How are BCE strangle max profit and max loss calculated?
Upside max profit is unbounded; downside max profit is bounded at the put strike minus the combined debit (reached at zero). Max loss equals the combined debit times 100 (reached anywhere between the two OTM strikes). Two breakevens at call-strike plus debit and put-strike minus debit. For the BCE strangle priced from the end-of-day chain at a 30-day expiry (ATM IV 22.40%), the computed maximum profit is unbounded per contract and the computed maximum loss is -$25.00 per contract. Live intraday quotes will differ as the chain moves through the trading session.
What is the breakeven for a BCE strangle?
The breakeven for the BCE strangle priced on this page is roughly $20.75 and $23.25 at expiration, derived from end-of-day chain premiums. Breakeven is the underlying price at which the strategy's P&L crosses zero ignoring transaction costs and assignment risk. The current BCE market-implied 1-standard-deviation expected move is approximately 6.42%; if the move sits well outside the breakeven distance, the structure's risk-reward becomes correspondingly tighter.

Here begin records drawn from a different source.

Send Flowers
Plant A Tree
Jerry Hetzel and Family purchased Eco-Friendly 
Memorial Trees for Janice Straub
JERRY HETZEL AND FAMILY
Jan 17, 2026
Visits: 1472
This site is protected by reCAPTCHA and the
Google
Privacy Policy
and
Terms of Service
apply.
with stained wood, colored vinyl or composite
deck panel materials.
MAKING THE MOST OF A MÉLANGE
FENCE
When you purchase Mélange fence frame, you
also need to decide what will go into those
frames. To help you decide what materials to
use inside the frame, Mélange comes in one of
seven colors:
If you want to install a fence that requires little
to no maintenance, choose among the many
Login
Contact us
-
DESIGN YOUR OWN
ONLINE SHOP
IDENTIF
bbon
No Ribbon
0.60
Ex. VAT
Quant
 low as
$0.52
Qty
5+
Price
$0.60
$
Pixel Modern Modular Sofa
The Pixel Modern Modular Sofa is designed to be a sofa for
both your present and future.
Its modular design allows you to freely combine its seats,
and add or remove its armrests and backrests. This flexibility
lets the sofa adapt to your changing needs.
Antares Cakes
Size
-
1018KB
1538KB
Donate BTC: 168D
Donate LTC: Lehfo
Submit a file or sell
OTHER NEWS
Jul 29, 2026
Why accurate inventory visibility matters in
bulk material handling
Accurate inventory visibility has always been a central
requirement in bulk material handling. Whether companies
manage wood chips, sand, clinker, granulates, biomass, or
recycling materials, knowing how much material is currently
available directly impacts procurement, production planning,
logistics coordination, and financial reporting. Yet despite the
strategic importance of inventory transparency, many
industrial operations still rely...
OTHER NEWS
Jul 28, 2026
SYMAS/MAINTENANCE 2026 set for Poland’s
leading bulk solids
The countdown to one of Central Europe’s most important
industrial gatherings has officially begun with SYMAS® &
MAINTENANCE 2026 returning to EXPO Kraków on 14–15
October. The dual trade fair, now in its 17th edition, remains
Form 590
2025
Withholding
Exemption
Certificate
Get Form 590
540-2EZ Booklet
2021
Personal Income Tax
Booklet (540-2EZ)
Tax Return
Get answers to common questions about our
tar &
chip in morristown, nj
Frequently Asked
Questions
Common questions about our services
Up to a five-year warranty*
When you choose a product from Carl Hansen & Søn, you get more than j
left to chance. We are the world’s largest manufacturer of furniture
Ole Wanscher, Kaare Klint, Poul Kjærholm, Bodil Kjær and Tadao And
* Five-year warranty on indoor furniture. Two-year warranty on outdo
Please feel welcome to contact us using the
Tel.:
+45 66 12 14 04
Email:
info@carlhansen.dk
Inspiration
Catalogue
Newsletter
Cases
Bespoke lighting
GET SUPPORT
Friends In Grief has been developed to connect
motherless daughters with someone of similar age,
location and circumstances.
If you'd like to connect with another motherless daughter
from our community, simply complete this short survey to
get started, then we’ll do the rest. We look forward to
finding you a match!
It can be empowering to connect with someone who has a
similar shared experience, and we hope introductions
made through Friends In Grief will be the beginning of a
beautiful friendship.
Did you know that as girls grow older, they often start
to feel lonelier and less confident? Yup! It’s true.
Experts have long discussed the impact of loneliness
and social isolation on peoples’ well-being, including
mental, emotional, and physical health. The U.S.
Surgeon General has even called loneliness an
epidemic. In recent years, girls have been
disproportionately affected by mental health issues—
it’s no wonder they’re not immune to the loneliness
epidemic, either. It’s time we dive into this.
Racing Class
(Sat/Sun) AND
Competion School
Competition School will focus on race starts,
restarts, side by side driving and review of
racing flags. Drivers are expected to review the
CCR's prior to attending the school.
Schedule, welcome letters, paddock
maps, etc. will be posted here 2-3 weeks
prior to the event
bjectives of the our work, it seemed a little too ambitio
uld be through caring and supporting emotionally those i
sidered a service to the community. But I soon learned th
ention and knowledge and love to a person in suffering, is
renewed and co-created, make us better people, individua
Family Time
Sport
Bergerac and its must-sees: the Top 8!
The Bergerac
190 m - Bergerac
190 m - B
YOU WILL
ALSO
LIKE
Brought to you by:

When should you consider a strangle on BCE?
Strangles on BCE are the cheaper cousin of the straddle - traders use them when they want a large directional move but are willing to give up the inner-strike sensitivity in exchange for a lower up-front debit on the BCE chain.
How does current BCE implied volatility affect this strangle?
BCE ATM IV is at 22.40% with IV rank near 5.31%, which is on the low end of its 1-year range. Premium-buying structures (long call, long put, debit spreads) are relatively cheap in this regime; premium-selling structures collect less credit per unit risk.